The Catechism of the Catholic Church (CCC) states in paragraph 2794 that “Our Father who art in heaven is rightly understood to mean that God is in the hearts of the just, as in his holy temple.” Again, these are truly profound words; they help to awaken in our hearts a poignant realization that through sanctifying grace God indwells our souls. Here is the full and very striking text of CCC 2749:
“Who Art in Heaven” This biblical expression does not mean a place (“space”), but a way of being: it does not mean that God is distant, but majestic. Our Father is not “elsewhere”: he transcends every- thing we can conceive of his holiness. It is precisely because he is thrice-holy that he is so close to the humble and contrite heart.
“Our Father who art in Heaven” is rightly understood to mean that God is in the hearts of the just, as in his holy temple. At the same time, it means that those who pray should desire the one they invoke to dwell in them” (quoting Saint Augustine)
“Heaven could also be those who bear the image of the heavenly world , and in whom God dwells and tarries” (quoting Saint Cyril of Jerusalem).
My dear friend, we begin the practice of contemplative prayer (active contemplation) precisely when we begin to “lovingly contemplate” the presence of God within us. It is the deep recollection of God’s interior presence which helps greatly to mold saints! What a striking invitation the Our Father prayer gives us to spend some time in silence deeply recollecting the interior presence of God. Vocal prayer is tremendously important; and so too is meditative prayer, especially on the mysteries of our Lord’s life, but contemplative prayer (which seeks interior union with God) is the pathway of great holiness.

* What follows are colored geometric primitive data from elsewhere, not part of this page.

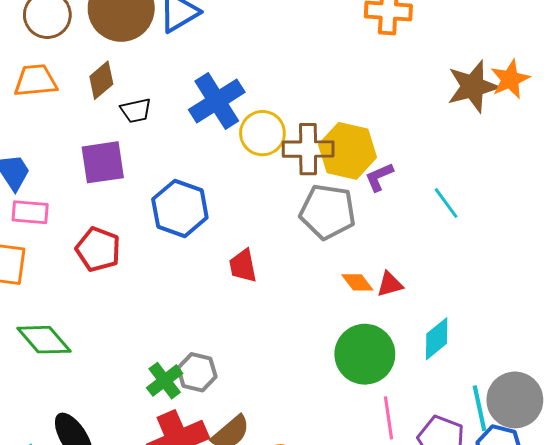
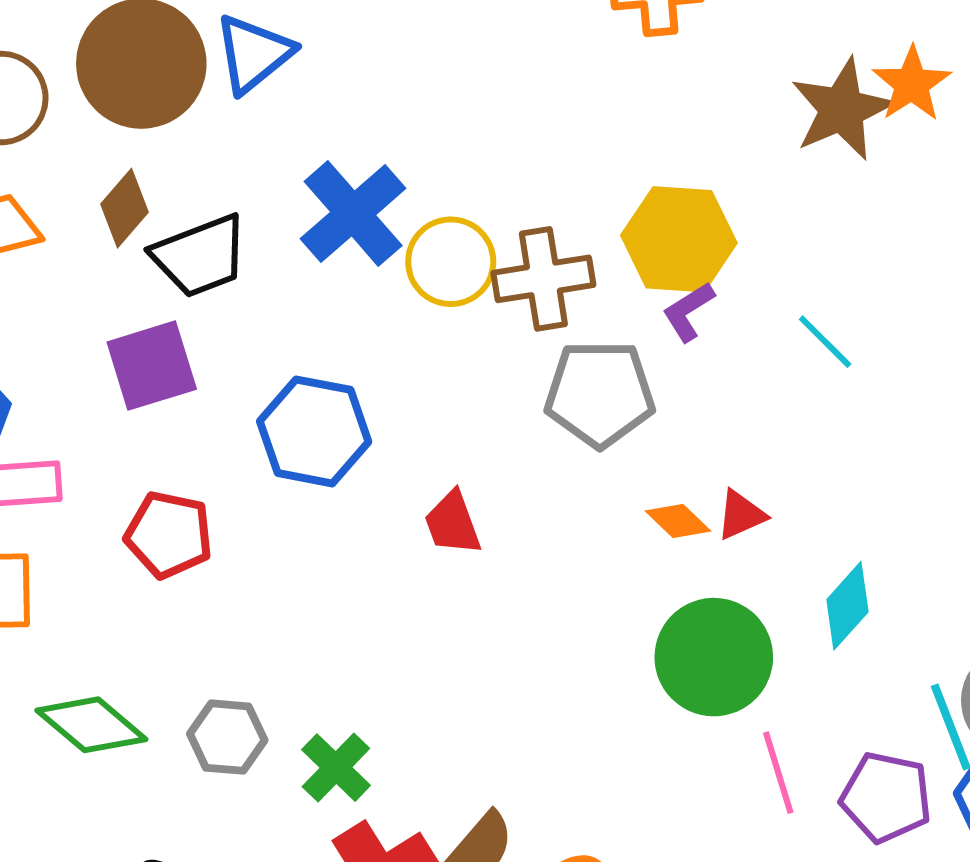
black trapezoid: (136, 110) -> (200, 256), size x1.6
yellow hexagon: (348, 151) -> (679, 239), moved
gray hexagon: (197, 372) -> (227, 737), moved

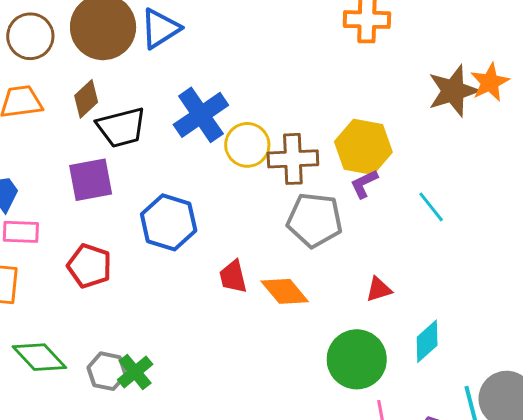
orange diamond: (678, 521) -> (285, 291), moved, size x1.5
green cross: (336, 768) -> (135, 372), moved

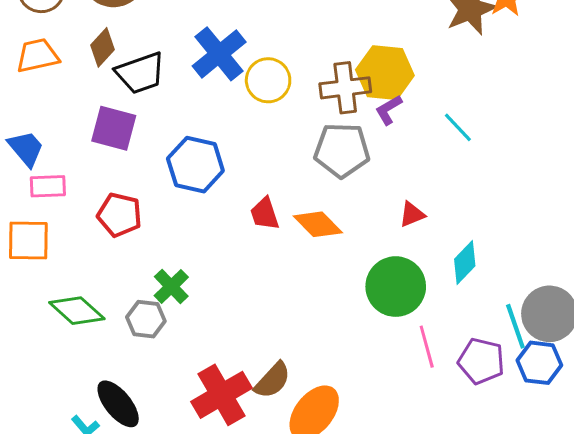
brown cross: (293, 159) -> (345, 88), moved
purple square: (91, 180) -> (114, 128), turned 30
green cross: (135, 372) -> (171, 286), moved

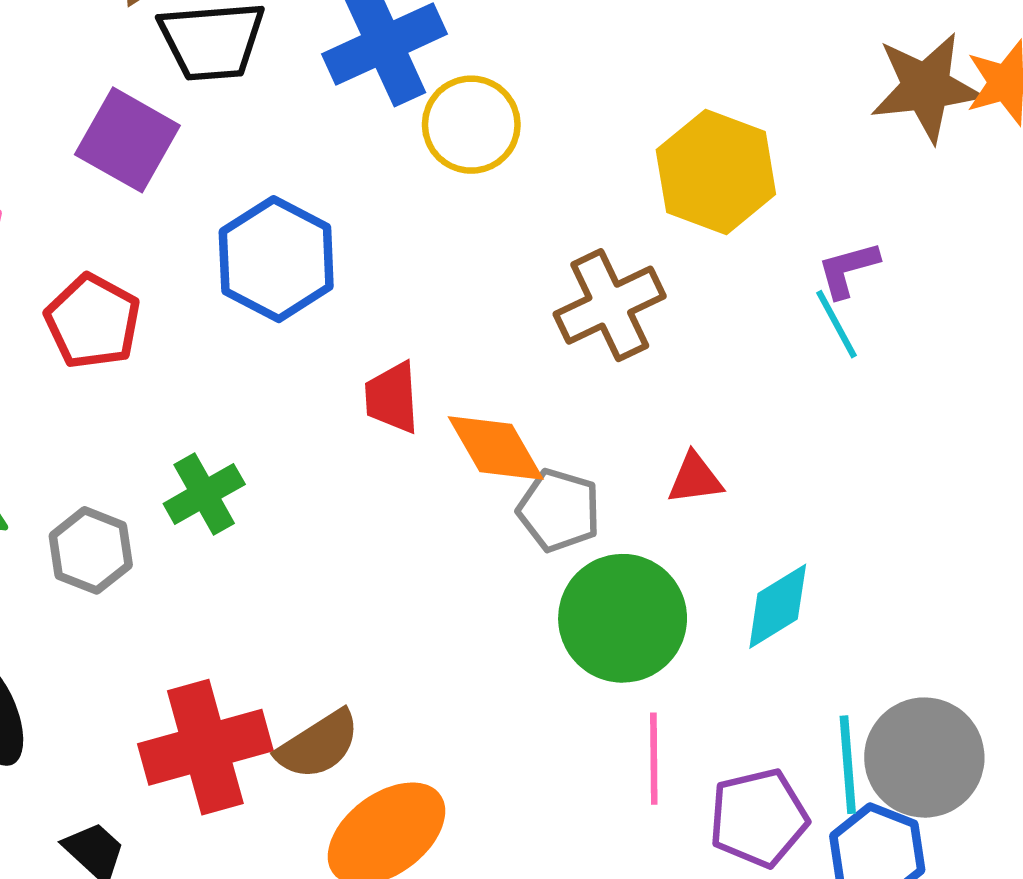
brown cross: (345, 88) -> (610, 305), moved, turned -33
purple L-shape: (389, 110) -> (848, 269), moved
gray pentagon: (342, 150) -> (559, 510), moved, size x0.7
green cross: (171, 286) -> (204, 494), moved
purple pentagon: (481, 361) -> (759, 818), turned 30

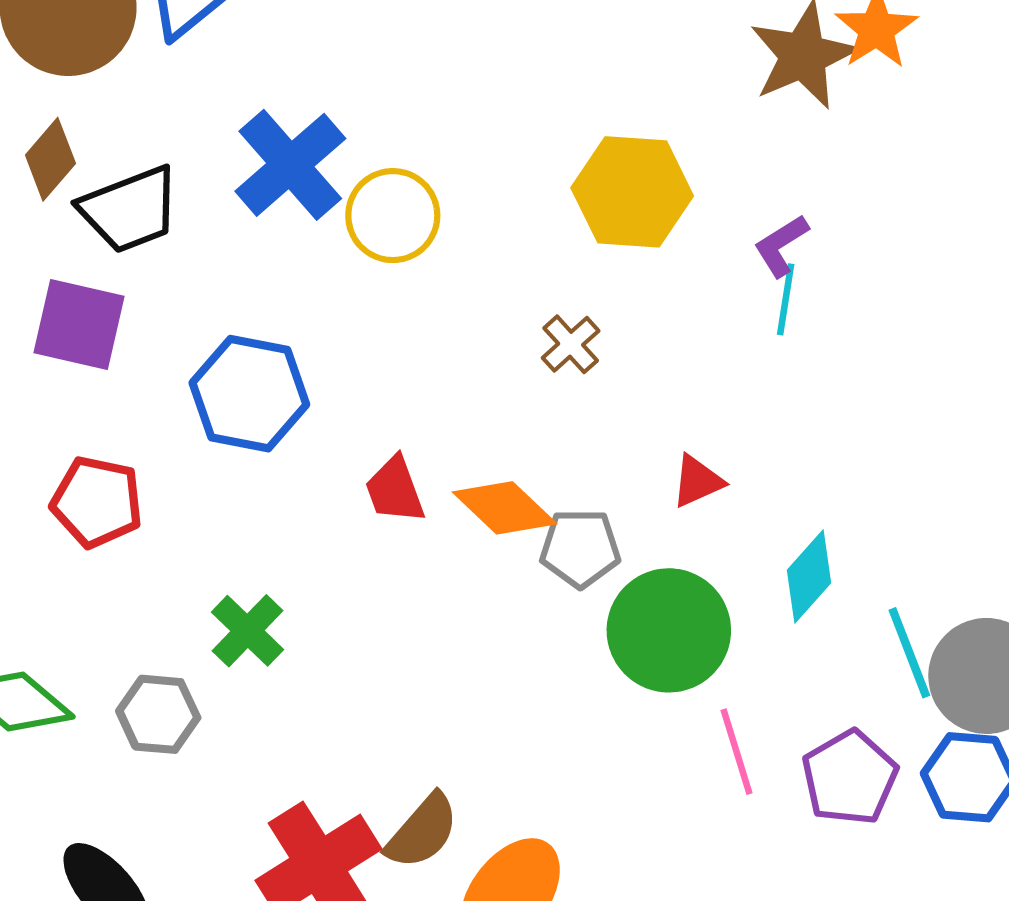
brown cross: (610, 305) -> (571, 344), size x0.6
cyan line: (836, 324) -> (786, 299), turned 54
cyan line: (848, 765) -> (909, 653), moved

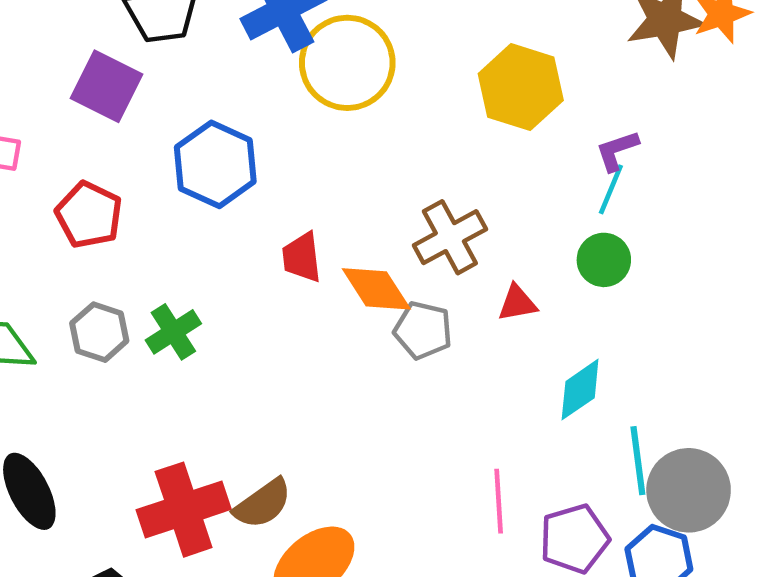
yellow circle: (393, 216) -> (347, 63), size x1.4
brown cross: (571, 344) -> (450, 237), moved, size x1.6
green circle: (669, 630) -> (604, 260), moved, size x0.6
gray hexagon: (158, 714) -> (99, 332), moved

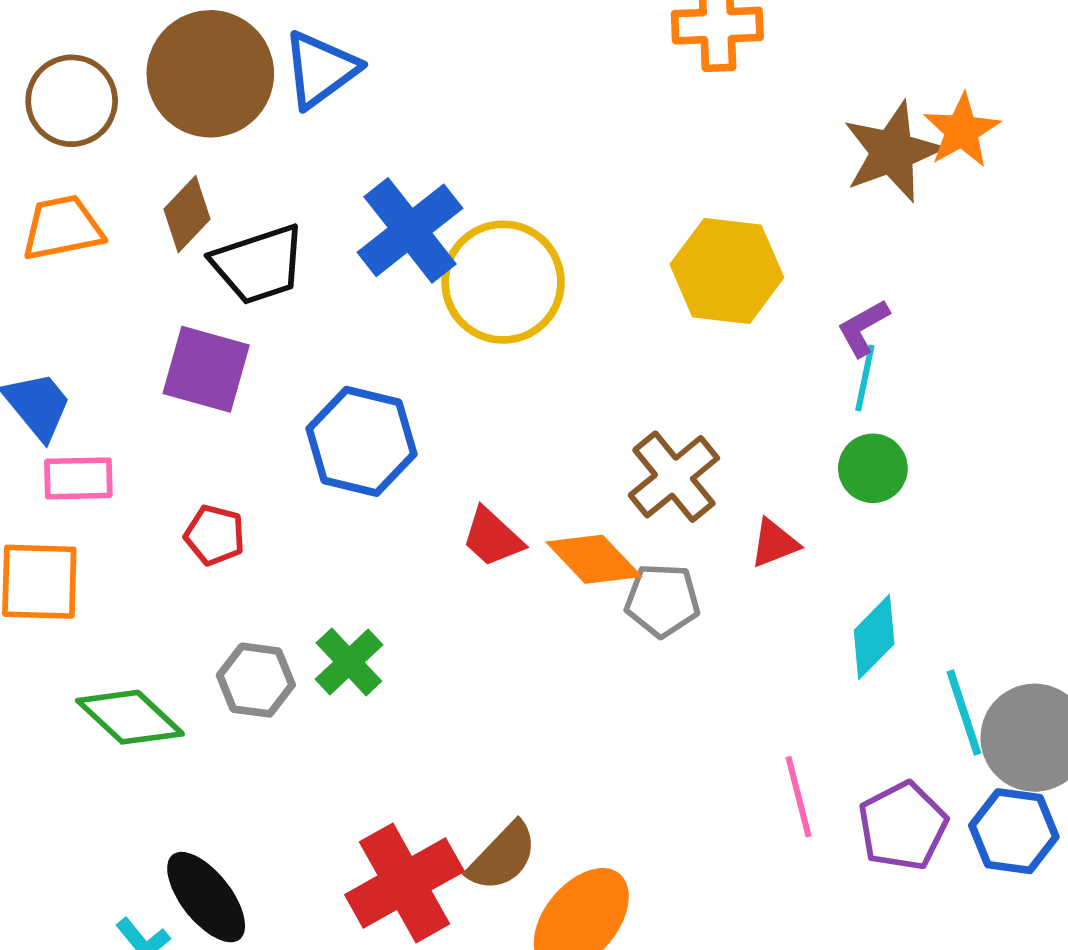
red pentagon: (89, 215) -> (215, 535), size x0.7
red trapezoid: (302, 257) -> (492, 537), turned -30

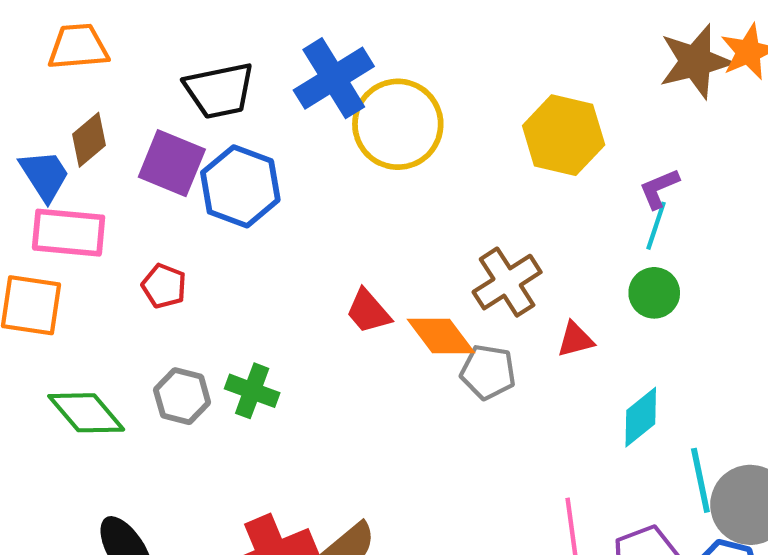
brown diamond: (187, 214) -> (89, 140), moved
blue hexagon: (361, 441) -> (240, 186), moved
pink rectangle: (78, 478) -> (69, 233), size x1.4
green cross: (349, 662) -> (252, 391), turned -33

The CCC has an entire section on contemplative prayer, beginning at 2709 through 2719. But as a practical matter, you can begin a simple form of contemplative prayer merely by recollecting the interior presence of God within your soul whenever you say, “Our Father Who Art in Heaven.” In fact, I remember Father Garrigou-LaGrange recommending that we sometimes pray the “Our Father” very slowly.
The “method” employed here can be quite quick and simple: in a moment, in a flash, you gaze inwardly at God’s presence within you as you say, “Our Father who Art in Heaven.” This isn’t hard, but rest assured it is very beneficial! I do hope that this note “ups” your appreciation of the first line of the Our Father, and thus your personal love of God. Saint Paul and Saint John were no doubt great contemplatives, and so too Saint Teresa of Avila and Saint John of the Cross, but the Virgin Mary was the greatest of all contemplatives (a point made by Father Garrigou-LaGrange). Mary’s awareness of God’s presence within her compels her to acknowledge: – “My soul doth magnify the Lord” (Luke 1:46).
The “Our Father” prayer means that God the Father is very close to you. Very close!
Tom Mulcahy, M.A.
Book recommendation: Christian Contemplation and Perfection by Father Garrigou-LaGrange (TAN). If you have the time to read over Romans 8, one of the most important chapters in the Bible, you can see how many times Saint Paul refers to the interior presence of the Holy Spirit.